「分析力を武器とする企業」 トーマス・H・ダベンポート/ジェーン・C・ハリス

分析力を武器とする企業

分析力を武器とする企業

発売後すぐに読んだのにコメントを書いていなかった。仕事柄、何かの仮説を元にマーケティング施策を実施するにあたって「勘」や「経験」ではなく、データから読み取れる「事実」をベースにすべき、と話すことが多い。所謂、データマイニングという技術を使ってその「事実」を突き止めるわけである。しかし、課題が無いわけではない。本書に出てくるSASツールを使いこなせる人材が圧倒的少ない。一番の理由はその努力が報われるポジションがないことである。
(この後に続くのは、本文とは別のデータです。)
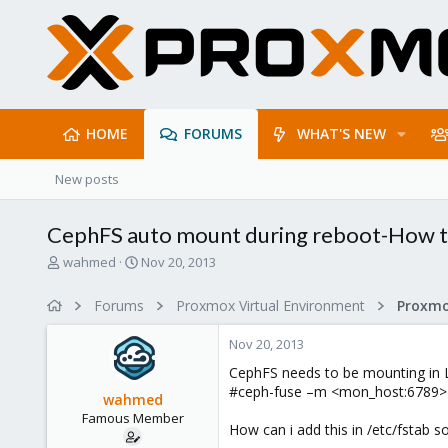
HOME
FORUMS
WHAT'S NEW
New posts
CephFS auto mount during reboot-How 
T
S
wahmed
Nov 20, 2013
h
t
r
a
Forums
Proxmox Virtual Environment
e
r
a
t
Nov 20, 2013
d
d
s
a
CephFS needs to be mounting in L
t
t
#ceph-fuse –m <mon_host:6789> 
wahmed
a
e
Famous Member
r
How can i add this in /etc/fstab 
t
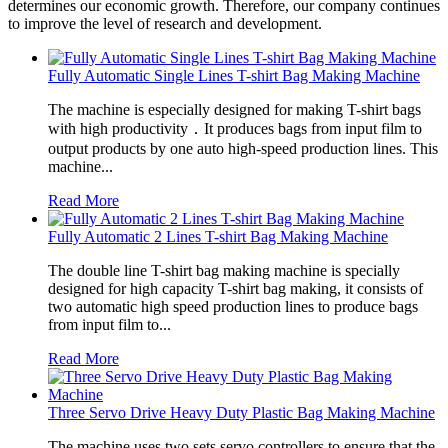
determines our economic growth. Therefore, our company continues
to improve the level of research and development.
Fully Automatic Single Lines T-shirt Bag Making Machine
The machine is especially designed for making T-shirt bags
with high productivity．It produces bags from input film to
output products by one auto high-speed production lines. This
machine...
Read More
Fully Automatic 2 Lines T-shirt Bag Making Machine
The double line T-shirt bag making machine is specially
designed for high capacity T-shirt bag making, it consists of
two automatic high speed production lines to produce bags
from input film to...
Read More
Three Servo Drive Heavy Duty Plastic Bag Making Machine
The machine uses two sets servo controllers to ensure that the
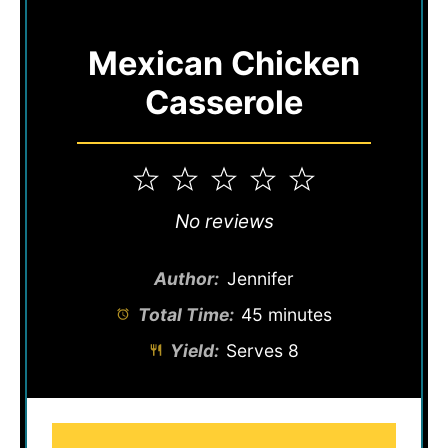
Mexican Chicken
Casserole
1
2
3
4
5
Star
Stars
Stars
Stars
Stars
No reviews
Author:
Jennifer
Total Time:
45 minutes
Yield:
Serves 8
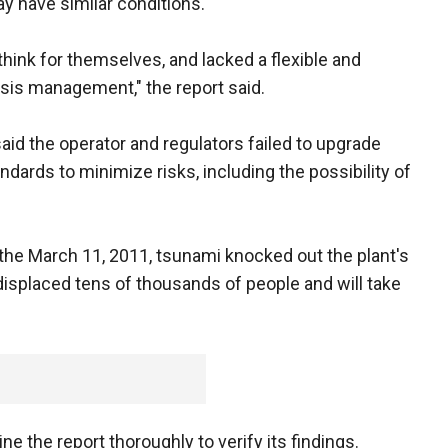
ay have similar conditions.
think for themselves, and lacked a flexible and
isis management," the report said.
 said the operator and regulators failed to upgrade
ndards to minimize risks, including the possibility of
the March 11, 2011, tsunami knocked out the plant's
displaced tens of thousands of people and will take
ne the report thoroughly to verify its findings.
分析を行うには、統計学の知識、業界あるいは事業の理解、ツールの習得、そしてマーケティングのスキルが必要になる。しかし、これらをすべて満たす人材は非常に稀で、たとえ存在したとしても会社の本流ではないため、長くモチベーションを維持することは難しい。
一方で、景気の先行きが不透明になってきている昨今で、従来の「どんぶり勘定」的なマーケティングではなく、本当にプロフィットを生むセグメントに的確な投資をしようとする機運は高まっている。今後は間違いなく、仮説-検証のプロセスをデータ分析をスピーディーに実施する企業が抜きんでるようになるだろう。重要なことはこのようなプロセスを実施できる組織であると共にそれを理解し、推進するマネージメントの両方が存在するかである。ハードルは決して低いものではないが、2番手、3番手でもチャンスがある部分でもある。